The sun had long since sunk behind the branches of the forest, and twilight settled quietly over the landscape. All of the nighttime animals began to awake to their sunless mornings, and the stars shone brightly in the dark sky. Somewhere in a clearing near the tall trees, a small trail of smoke began to curl into the cold night air, twisting and turning until it dispersed.

Sitting around the crackling fire, on makeshift chairs, or, simply put, logs and rocks, were a few men clad in flannel and camouflage print, as well as fluorescent orange. All of them had a beer in their hand, and their conversations grew more and more…odd.

"I swear it on my wife's grave!" one man cried, pointing at the other across the fire with his now empty beer can.

"You're full of shit, Dave," the other replied, crossing his arms over his chest. "You're just full of shit."

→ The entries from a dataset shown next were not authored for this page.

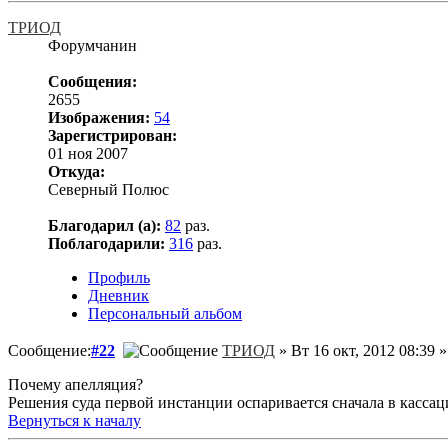
ТРИОД
Форумчанин
Сообщения:
2655
Изображения:
54
Зарегистрирован:
01 ноя 2007
Откуда:
Северный Полюс
Благодарил (а):
82
раз.
Поблагодарили:
316
раз.
Профиль
Дневник
Персональный альбом
Сообщение:
#22
ТРИОД
» Вт 16 окт, 2012 08:39 »
Почему апелляция?
Решения суда первой инстанции оспаривается сначала в кассаци
Вернуться к началу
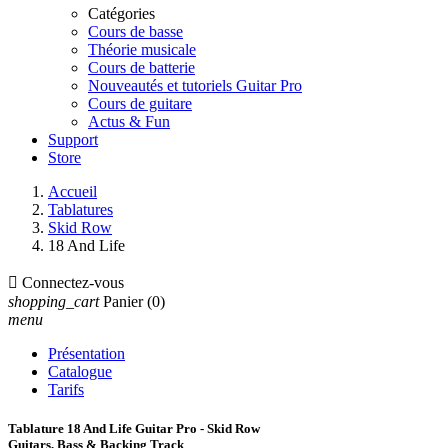
Catégories
Cours de basse
Théorie musicale
Cours de batterie
Nouveautés et tutoriels Guitar Pro
Cours de guitare
Actus & Fun
Support
Store
Accueil
Tablatures
Skid Row
18 And Life

Connectez-vous
shopping_cart
Panier
(0)
menu
Présentation
Catalogue
Tarifs
Tablature 18 And Life Guitar Pro - Skid Row
Guitars, Bass & Backing Track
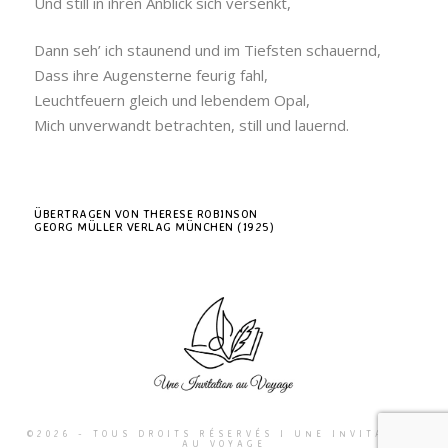
Und still in ihren Anblick sich versenkt,
Dann seh’ ich staunend und im Tiefsten schauernd,
Dass ihre Augensterne feurig fahl,
Leuchtfeuern gleich und lebendem Opal,
Mich unverwandt betrachten, still und lauernd.
ÜBERTRAGEN VON THERESE ROBINSON
GEORG MÜLLER VERLAG MÜNCHEN (1925)
©2026 - TOUS DROITS RÉSERVÉS I UNE INVITATION
AU VOYAGE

The other two sitting around the fire laughed, and turned their attention now to Dave. "C'mon, you morons don't believe me? Murray, I've heard it from several people, who heard it first hand! The forest comes to life during huntin' season, 'specially at this time of th' day, at that. Hand me another beer, mine seems to be empty."

Murray grabbed a beer from the cooler near him, and tossed it over the fire to Dave, who caught it, popped it open with a cold hiss, and took a long drought from it, as if it was the first thing he had to drink all week. "Anyways, you know my buddy Rick, right? Well, he told me that he heard from his buddy that the forest comes to life. Literally. Not jus' all those animals and bugs and all, but the trees."

The other men at the campfire laughed. "You're friend's friend is a little off his rocker. First of all, trees are already alive. Second, shut up and sit your fat ass back down. You're full of shit," the man on the right of him said, readjusting his hat.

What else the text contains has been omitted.